Schon Zehnjährige haben das Klischee vom rechenschwachen Mädchen verinnerlicht. Foto: Lesley Show / flickr (CC BY 2.0)
Für Zehnjährige (nicht nur) in Bayern steht in diesen Tagen eine wichtige Entscheidung an. Foto: Lesley Show / flickr (CC BY 2.0)
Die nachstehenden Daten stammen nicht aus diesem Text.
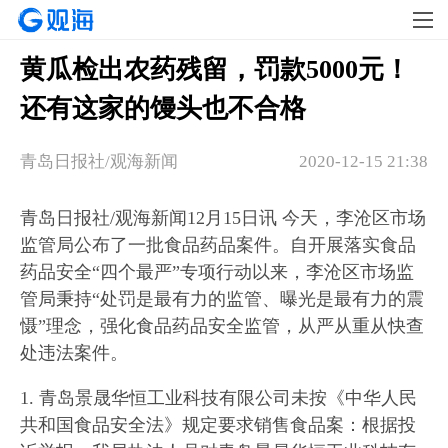
黄瓜检出农药残留，罚款5000元！
还有这家的馒头也不合格
青岛日报社/观海新闻
2020-12-15 21:38
青岛日报社/观海新闻12月15日讯 今天，李沧区市场
监管局公布了一批食品药品案件。自开展落实食品
药品安全“四个最严”专项行动以来，李沧区市场监
管局秉持“处罚是最有力的监管、曝光是最有力的震
慑”理念，强化食品药品安全监管，从严从重从快查
处违法案件。
1. 青岛景晟华恒工业科技有限公司未按《中华人民
共和国食品安全法》规定要求销售食品案：根据投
„Wenn Sie sehen, wie die Kinder bereits in der vierten Klasse unter Druck stehen, um den erwarteten Notenschnitt zu erreichen, kommen Sie nicht umhin dieses System grundlegend abzulehnen“, meint Ruth Brenner, Sprecherin der bayerischen GEW-Landesfachgruppe Grund- und Mittelschulen und fügt hinzu: „Derart Angst erzeugende und Versagen provozierende Mechanismen haben in der Schule nichts verloren.“

Ist das Kind geeignet für alle drei in Frage kommenden Schularten (Mittelschule, Realschule, Gymnasium), für zwei (Mittelschule, Realschule) oder nur für eine (Mittelschule)? Dies errechnet sich nach wie allein aus den Noten in den Fächern Deutsch, Mathematik, Heimat- und Sachunterricht. Damit würden die Noten der letzten Monate über den weiteren Bildungsverlauf und die Zukunft der Kinder entscheiden, heißt es bei der GEW.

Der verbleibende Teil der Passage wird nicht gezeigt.